You can look at platon ebuild and see how it works around this issue by using libf2c on non-g77 cases.
Created attachment 91441 [details] euhedral-1.4.ebuild Upstream is now releasing versioned archives and fixed the source for gfortran of gcc4.1. Therefore I removed fetch restrictions. Sadly upstream is not willing to change the directory layout: "We understand the proposal from FHS, but we did not change our directory structure. We want to keep all files (binary, documentation, configuration) in one directory tree. This way the installation (a simple 'cp') and de-installation (a simple 'rm -r') is straightforward. There is no need for a configuration script and the program itself needs no further installation information. (This all is similar to programs as AcrobatReader, Mathematica and crystallographic packages as CCP4 and phenix)" So I'm still installing this package into /opt.
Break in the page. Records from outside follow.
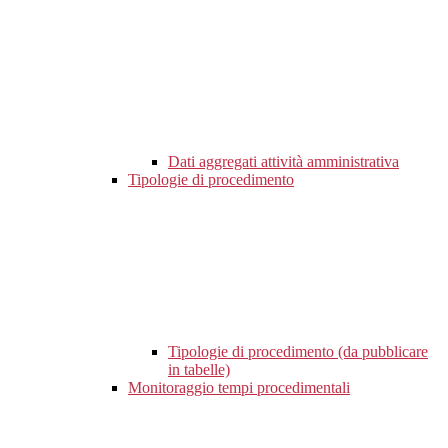
Dati aggregati attività amministrativa
Tipologie di procedimento
Tipologie di procedimento (da pubblicare
in tabelle)
Monitoraggio tempi procedimentali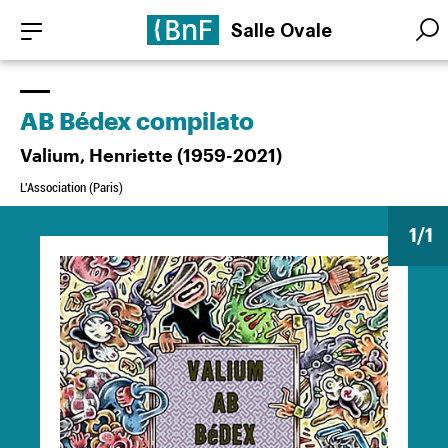
Aller
Panneau de gestion des cookies
Salle Ovale
au
Searc
Searc
contenu
principal
AB Bédex compilato
Valium, Henriette (1959-2021)
L'Association (Paris)
1
/1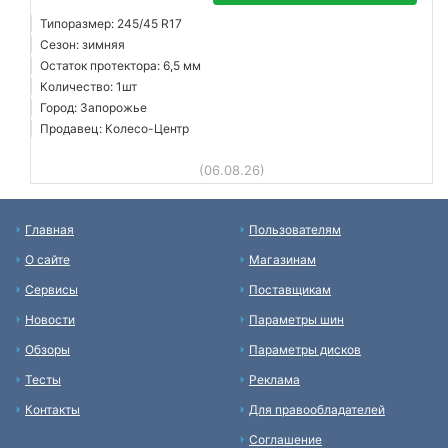
Типоразмер: 245/45 R17
Сезон: зимняя
Остаток протектора: 6,5 мм
Количество: 1шт
Город: Запорожье
Продавец: Колесо-Центр
(06.08.26)
Главная
Пользователям
О сайте
Магазинам
Сервисы
Поставщикам
Новости
Параметры шин
Обзоры
Параметры дисков
Тесты
Реклама
Контакты
Для правообладателей
Соглашение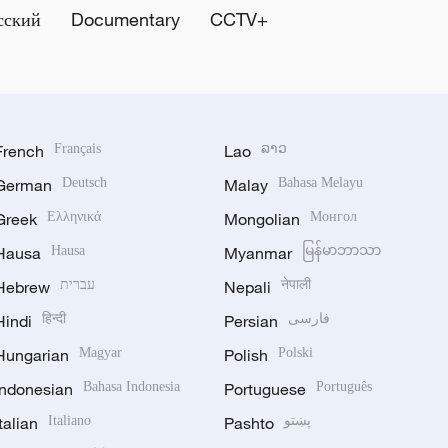
сский
Documentary
CCTV+
French
Français
Lao
ລາວ
German
Deutsch
Malay
Bahasa Melayu
Greek
Ελληνικά
Mongolian
Монгол
Hausa
Hausa
Myanmar
မြန်မာဘာသာ
Hebrew
עברית
Nepali
नेपाली
Hindi
हिन्दी
Persian
فارسی
Hungarian
Magyar
Polish
Polski
Indonesian
Bahasa Indonesia
Portuguese
Português
Italian
Italiano
Pashto
پښتو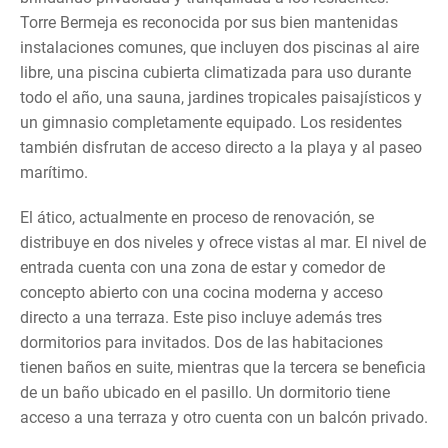
Torre Bermeja es reconocida por sus bien mantenidas
instalaciones comunes, que incluyen dos piscinas al aire
libre, una piscina cubierta climatizada para uso durante
todo el año, una sauna, jardines tropicales paisajísticos y
un gimnasio completamente equipado. Los residentes
también disfrutan de acceso directo a la playa y al paseo
marítimo.
El ático, actualmente en proceso de renovación, se
distribuye en dos niveles y ofrece vistas al mar. El nivel de
entrada cuenta con una zona de estar y comedor de
concepto abierto con una cocina moderna y acceso
directo a una terraza. Este piso incluye además tres
dormitorios para invitados. Dos de las habitaciones
tienen baños en suite, mientras que la tercera se beneficia
de un baño ubicado en el pasillo. Un dormitorio tiene
acceso a una terraza y otro cuenta con un balcón privado.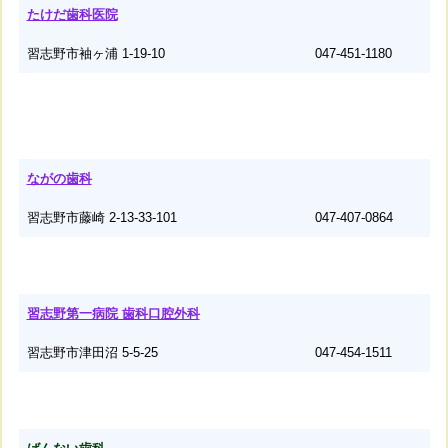
たけだ歯科医院
習志野市袖ヶ浦 1-19-10
047-451-1180
ながの歯科
習志野市藤崎 2-13-33-101
047-407-0864
習志野第一病院 歯科口腔外科
習志野市津田沼 5-5-25
047-454-1511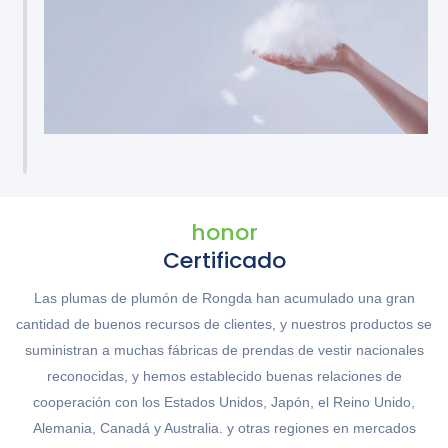
honor
Certificado
Las plumas de plumón de Rongda han acumulado una gran
cantidad de buenos recursos de clientes, y nuestros productos se
suministran a muchas fábricas de prendas de vestir nacionales
reconocidas, y hemos establecido buenas relaciones de
cooperación con los Estados Unidos, Japón, el Reino Unido,
Alemania, Canadá y Australia. y otras regiones en mercados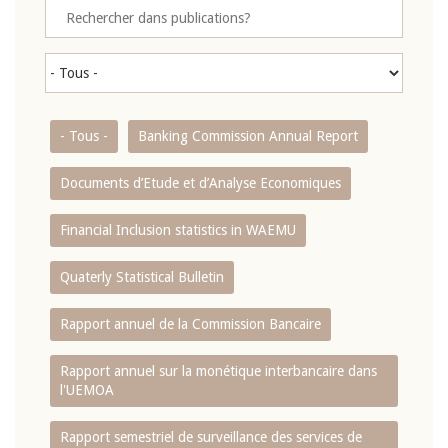
- Tous -
Banking Commission Annual Report
Documents d’Etude et d’Analyse Economiques
Financial Inclusion statistics in WAEMU
Quaterly Statistical Bulletin
Rapport annuel de la Commission Bancaire
Rapport annuel sur la monétique interbancaire dans
l'UEMOA
Rapport semestriel de surveillance des services de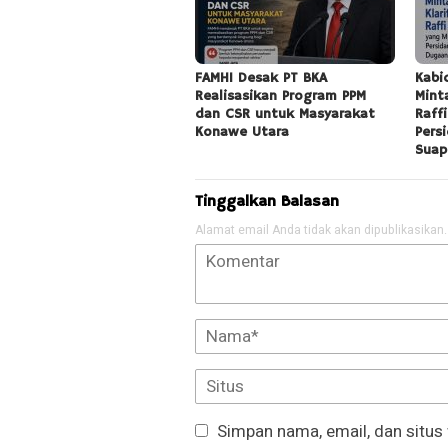
FAMHI Desak PT BKA
Kabi
Realisasikan Program PPM
Mint
dan CSR untuk Masyarakat
Raff
Konawe Utara
Pers
Suap
Tinggalkan Balasan
Alamat email Anda tidak akan dipublikasikan.
Simpan nama, email, dan situs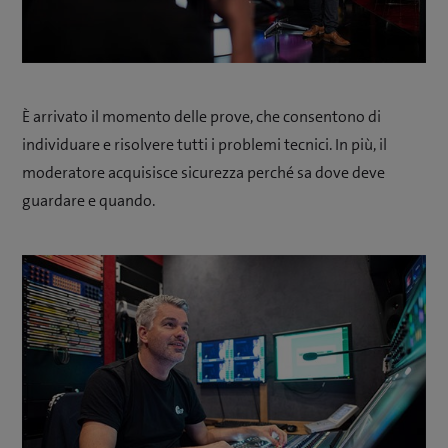
È arrivato il momento delle prove, che consentono di
individuare e risolvere tutti i problemi tecnici. In più, il
moderatore acquisisce sicurezza perché sa dove deve
guardare e quando.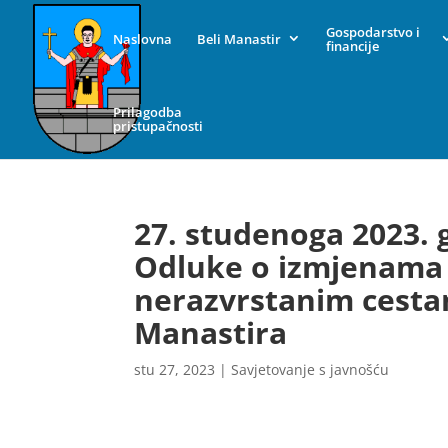
Gospodarstvo i
Naslovna
Beli Manastir
financije
Prilagodba
pristupačnosti
27. studenoga 2023. 
Odluke o izmjenama
nerazvrstanim cesta
Manastira
stu 27, 2023
|
Savjetovanje s javnošću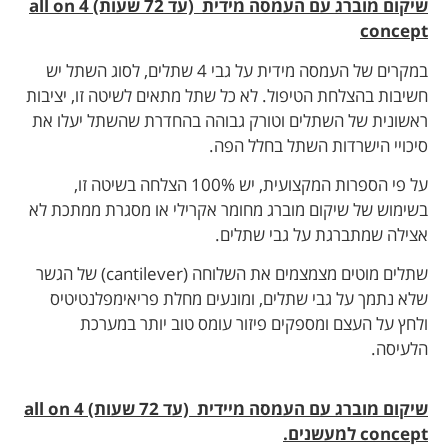
שיקום מוברג עם העמסה מידית (עד 72 שעות) all on 4
concept
במקרים של העמסה מידית על גבי 4 שתלים, לסוג השתל יש
חשיבות בהצלחת הטיפול. לא כל שתל מתאים לשיטה זו, יציבות
ראשונית של השתלים וטורק גבוהה בהחדרת שהשתל יעלו את
סיכויי הישרדות השתל בחלל הפה.
על פי הספרות המקצועית, יש 100% הצלחה בשיטה זו,
בשימוש של שיקום מוברג מחומר אקרילי או מסגרת ממתכת לא
אצילה שמתברגת על גבי שתלים.
שתלים מוטים מצמצמים את השלוחה (cantilever) של הגשר
שלא נתמך על גבי שתלים, ומונעים מחלת פריאימפלנטיטיס
ולחץ על העצם ומספקים פיזור עומס טוב יותר במערכת
הלעיסה.
שיקום מוברג עם העמסה מיידית (עד 72 שעות) all on 4
concept למעשנים.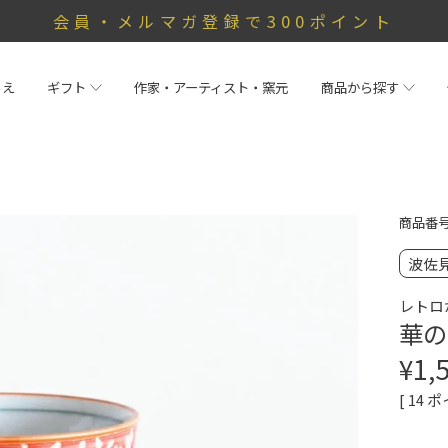
会員・メルマガ登録で300ポイント
らえ
ギフト
作家・アーティスト・窯元
商品から探す
商品番
波佐
レトロ
華の
¥
1,
[
14
ポ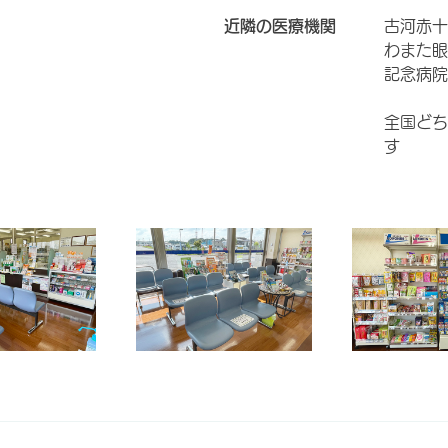
近隣の医療機関
古河赤十
わまた眼
記念病院
全国どち
す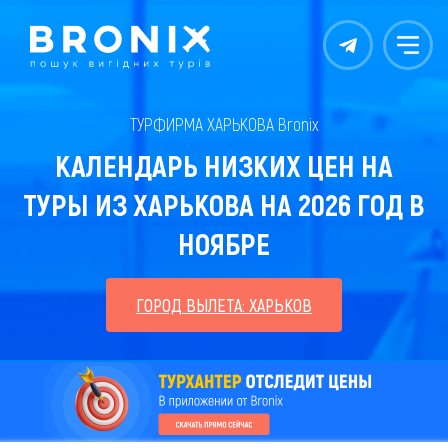
Контакты
Меню
ТУРФИРМА ХАРЬКОВА Bronix
КАЛЕНДАРЬ НИЗКИХ ЦЕН НА
ТУРЫ ИЗ ХАРЬКОВА НА 2026 ГОД В
НОЯБРЕ
ГОРОД ВЫЛЕТА: ХАРЬКОВ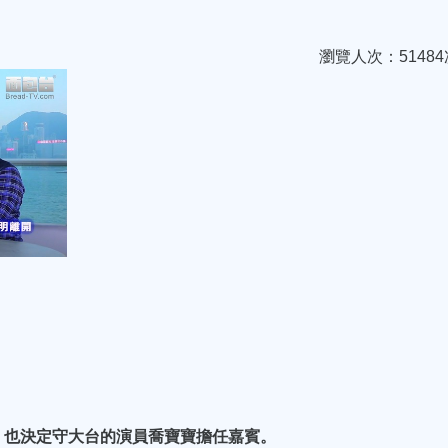
瀏覽人次：51484
，也決定守大台的演員喬寶寶擔任嘉賓。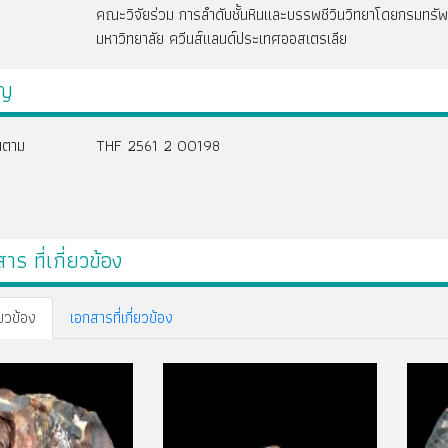
คณะวิจัยร่วม การลำดับชั้นหินและบรรพชีวินวิทยาโดยกรมท
มหาวิทยาลัย ควีนส์แลนด์ประเทศออสเตรเลีย
ัญ
ยนตาม
THF 2561 2 00198
ร ที่เกี่ยวข้อง
่ยวข้อง
เอกสารที่เกี่ยวข้อง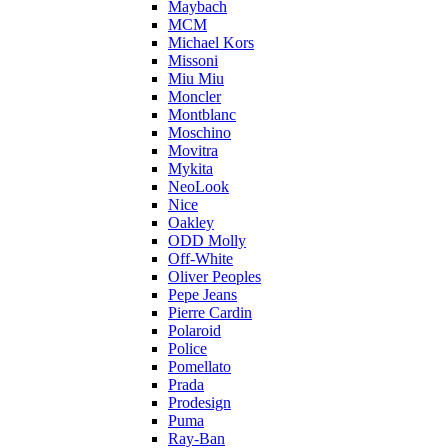
Maybach
MCM
Michael Kors
Missoni
Miu Miu
Moncler
Montblanc
Moschino
Movitra
Mykita
NeoLook
Nice
Oakley
ODD Molly
Off-White
Oliver Peoples
Pepe Jeans
Pierre Cardin
Polaroid
Police
Pomellato
Prada
Prodesign
Puma
Ray-Ban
Hi Jan. First of all, thanks a lot for taking this up with the upstream! (In reply to comment #8) > Upstream is now releasing versioned archives and fixed the source for gfortran > of gcc4.1. Therefore I removed fetch restrictions. Nice! > Sadly upstream is not willing to change the directory layout: [skipped] > So I'm still installing this package into /opt. Still it should go under /usr/lib, even as a single dir (so it would become /usr/lib/${PN}) (+ you can put the docs (except the ones referenced in the code) where proper and provide symlinks to binaries under /usr/bin if that works) but still under /usr/lib. /opt is for stuff that was built upstream and on which we do minimal manipulations. 1. This is anyway more FHS compliant (this situation is covered by one of the clauses, even if not completely directly IIRC) 2. Gentoo specific: prebuilt binaries are treated differently from what gets built locally and portage expects to handle prebuilt binaries upder /opt and do all the "regular" treatment (stripping, prelinking, etc) to anything under /usr George
Ok, changing this in the ebuild is sufficient: src_install() { # Euhedral is looking for docs and special files + # at the location of its binary. Putting it all + # in /usr/lib seems to be the cleanest solution. + MY_D=/usr/lib/${P} ... I can confirm it working and opening the manual with firefox here. Could you test, if it's really working with gcc 4.1?
Note that with one of those examples, CCP4, we (I) did hack it up to install properly to normal locations.
Current version is 1.6
Actually, I think I should reassign it, to reflect where it belongs. Sorry about sitting on it, although sci-chemistry was on CC allo along.